**EXERCISE BRIEF**
Identify the lines in the data below that contain "株式会社テクノ" and give only how many there are.

[Records from a dataset]
===============

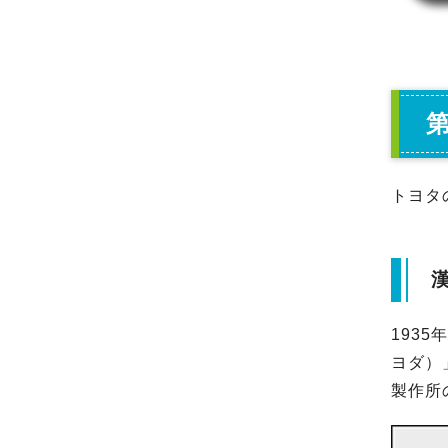
トヨタ
193
ヨダ）
製作所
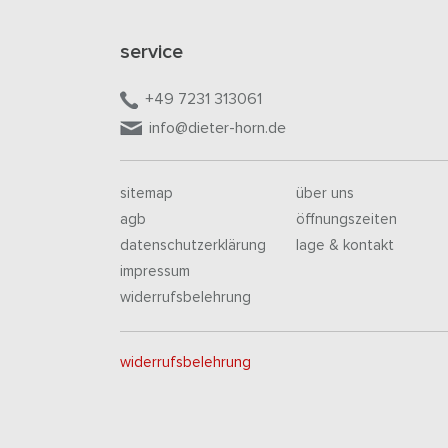
service
+49 7231 313061
info@dieter-horn.de
sitemap
über uns
agb
öffnungszeiten
datenschutzerklärung
lage & kontakt
impressum
widerrufsbelehrung
widerrufsbelehrung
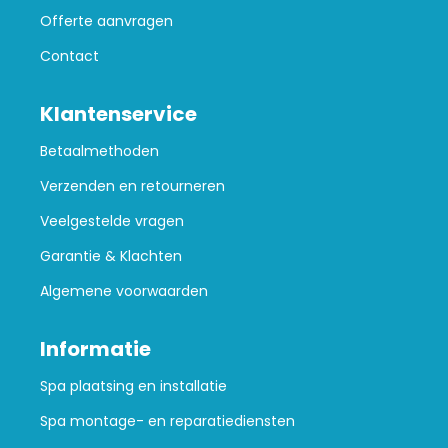
Offerte aanvragen
Contact
Klantenservice
Betaalmethoden
Verzenden en retourneren
Veelgestelde vragen
Garantie & Klachten
Algemene voorwaarden
Informatie
Spa plaatsing en installatie
Spa montage- en reparatiediensten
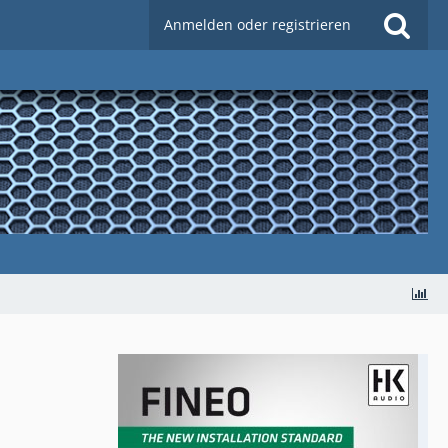
Anmelden oder registrieren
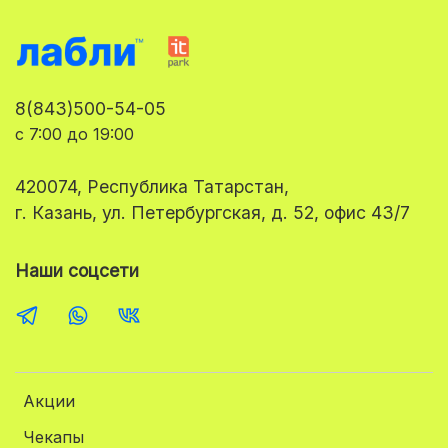
8(843)500-54-05
с 7:00 до 19:00
420074, Республика Татарстан,
г. Казань, ул. Петербургская, д. 52, офис 43/7
Наши соцсети
Акции
Чекапы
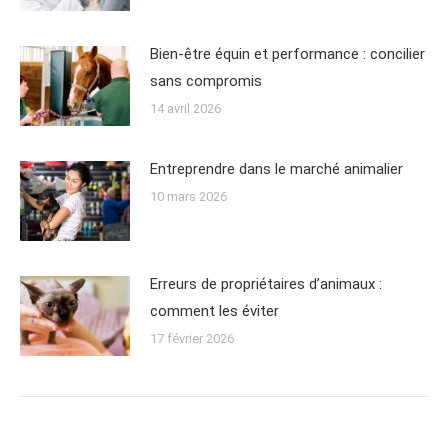
Bien-être équin et performance : concilier
sans compromis
14 avril 2026
Entreprendre dans le marché animalier
10 mars 2026
Erreurs de propriétaires d’animaux :
comment les éviter
17 février 2026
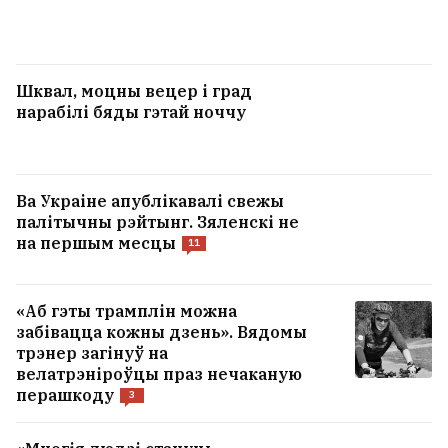
Шквал, моцны вецер і град
нарабілі бяды гэтай ноччу
Ва Украіне апублікавалі свежы
палітычны рэйтынг. Зяленскі не
на першым месцы
11
«Аб гэты трамплін можна
забівацца кожны дзень». Вядомы
трэнер загінуў на
велатрэніроўцы праз нечаканую
перашкоду
3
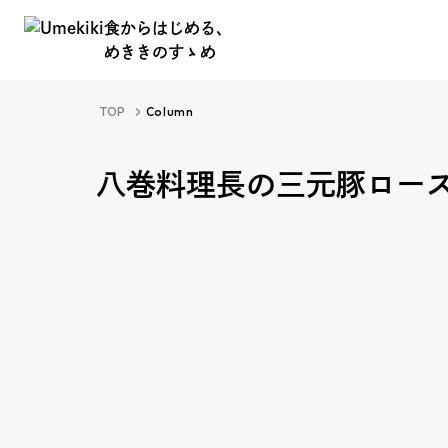
食からはじめる、
めききのすゝめ
食からはじめる、
TOP
Column
めききのすゝめ
八巻料理長の三元豚ロー
About
Hi
Food Study
Ev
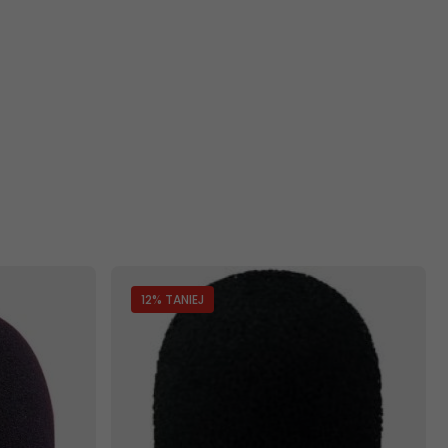
12
% TANIEJ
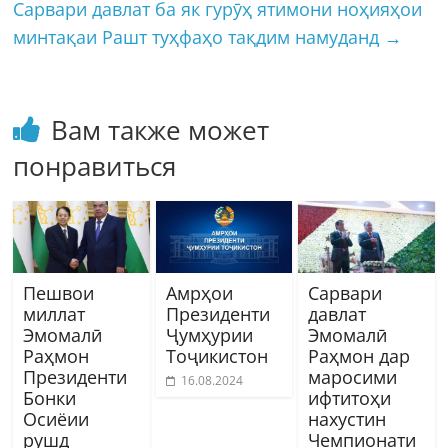
Сарвари давлат ба як гурӯҳ ятимони ноҳияҳои
минтақаи Рашт туҳфаҳо тақдим намуданд
→
Вам также может
понравиться
Пешвои
Амрҳои
Сарвари
миллат
Президенти
давлат
Эмомалӣ
Ҷумҳурии
Эмомалӣ
Раҳмон
Тоҷикистон
Раҳмон дар
Президенти
маросими
16.08.2024
Бонки
ифтитоҳи
Осиёии
нахустин
рушд
Чемпионати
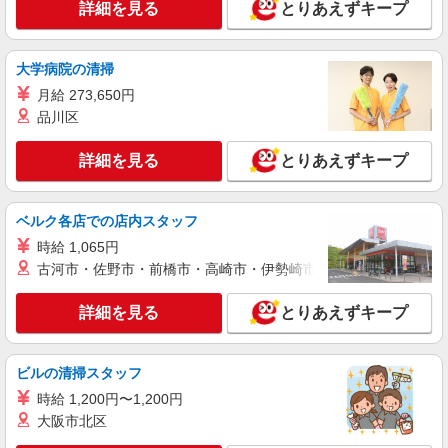
時給1,400円〜1,500円 ※経験・能力による
詳細を見る
とりあえずキープ
交通費：既定支給
滋賀県草津市
大学病院の清掃
詳細を見る
月給 273,650円
キープ
品川区
派遣社員
株式会社テクノ・サービス/お仕事No/0824728
詳細を見る
とりあえずキープ
製品の仕上げ作業
時給1350円交通費全額支給
ベルク各店での店内スタッフ
滋賀県草津市 ＊車・バイク通勤OK
時給 1,065円
古河市・佐野市・前橋市・高崎市・伊勢崎市・太田市・館林市・
詳細を見る
キープ
詳細を見る
とりあえずキープ
派遣社員
株式会社テクノ・サービス/お仕事No/0920269
機械オペレーター
ビルの清掃スタッフ
時給1600円交通費全額支給
時給 1,200円〜1,200円
滋賀県草津市 ＊車・バイク通勤OK
大阪市北区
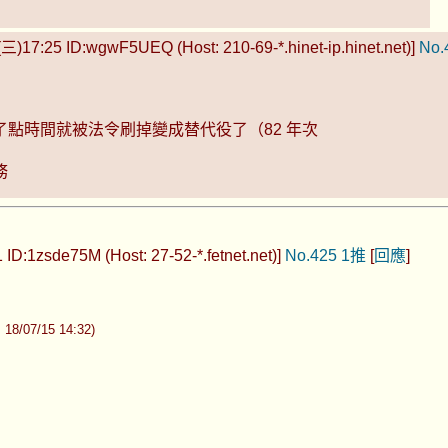
(三)17:25 ID:wgwF5UEQ (Host: 210-69-*.hinet-ip.hinet.net)]
No.
點時間就被法令刷掉變成替代役了（82 年次
務
ID:1zsde75M (Host: 27-52-*.fetnet.net)]
No.425
1推
[
回應
]
07/15 14:32)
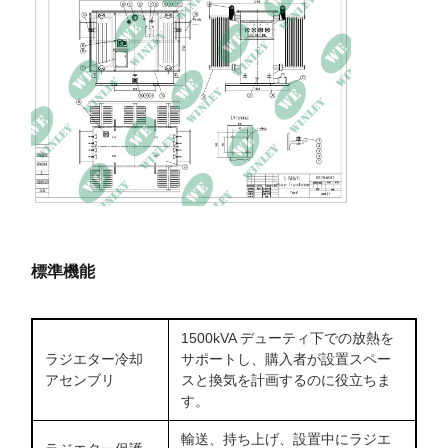
標準機能
1500kVA デューティ下での放熱を
ラジエター冷却
サポートし、購入者が設置スペー
アセンブリ
スと換気を計画するのに役立ちま
す。
輸送、持ち上げ、設置中にラジエ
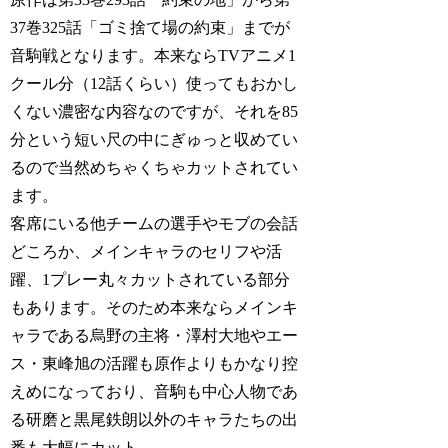
37巻325話「ゴミ捨て場の約束」までが
音駒戦となります。本来ならTVアニメ1
クール分（12話くらい）使ってもおかし
くない濃密な内容なのですが、それを85
分という短い尺の中にぎゅっと収めてい
るので当然めちゃくちゃカットされてい
ます。
客席にいる他チームの選手やモブの会話
どころか、メインキャラのセリフや活
躍、1プレー丸々カットされている部分
もあります。そのため本来ならメインキ
ャラである烏野の主将・澤村大地やエー
ス・東峰旭の活躍も原作よりもかなり控
えめになっており、音駒も中心人物であ
る研磨と黒尾鉄朗以外のキャラたちの出
番も大幅にカット。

===============

**YOUR SOLUTION**
2